The United States has more than three thousand colleges and universities. Most require high school students to take an admissions test, either the SAT or the ACT. But some have reconsidered.
The activist organization FairTest opposes the requirements. It lists more than seven hundred individual schools now where testing is optional. Students can provide their results, but only if they want to. The list is on the Web site fairtest.org.
A number of the schools are related as campuses within university systems. Yet in some cases, it appears that other campuses do still require testing.
Testing critics say one reason to drop the requirement is that preparing for the tests takes away too much time from schoolwork, and life. They say the requirement places too much importance on one test and causes too much stress for students.

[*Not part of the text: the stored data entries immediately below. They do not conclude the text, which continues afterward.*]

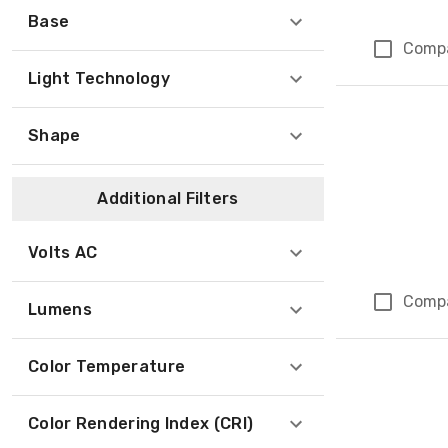
Base
Comp
Light Technology
Shape
Additional Filters
Volts AC
Comp
Lumens
Color Temperature
Color Rendering Index (CRI)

Admissions officers at other schools, however, say test scores are important but are only one of the things they consider.
Still, critics question just how much the tests really show about a student. They say higher scores in some cases might only show that a student's family had the money for costly test-preparation classes.
One of the first colleges to drop the requirement was Bates College in Maine in nineteen eighty-four. Over the next twenty years, it compared students who provided their test scores and those who did not. The study found that grades and graduation rates were the same.
Bates College also found an increase in the number of women, minorities and poor students who applied. The same was true of students with learning disabilities and international students.
|Porter Hall on the Mount Holyoke campus|
Mount Holyoke College in Massachusetts ended its requirement in two thousand one. Mount Holyoke is a small, highly rated liberal arts college for women. Recently its president, Joanne Creighton, wrote in the Los Angeles Times about the effects of making the SAT optional.
Like Bates, Mount Holyoke has compared student performance. Joanne Creighton says the study has found "no meaningful difference."
She says the SAT might have made sense in the nineteen twenties when it was developed. College then was only for a relatively limited group of people. But she says American students and schools are too different today for what she calls a "one-size-fits-all test."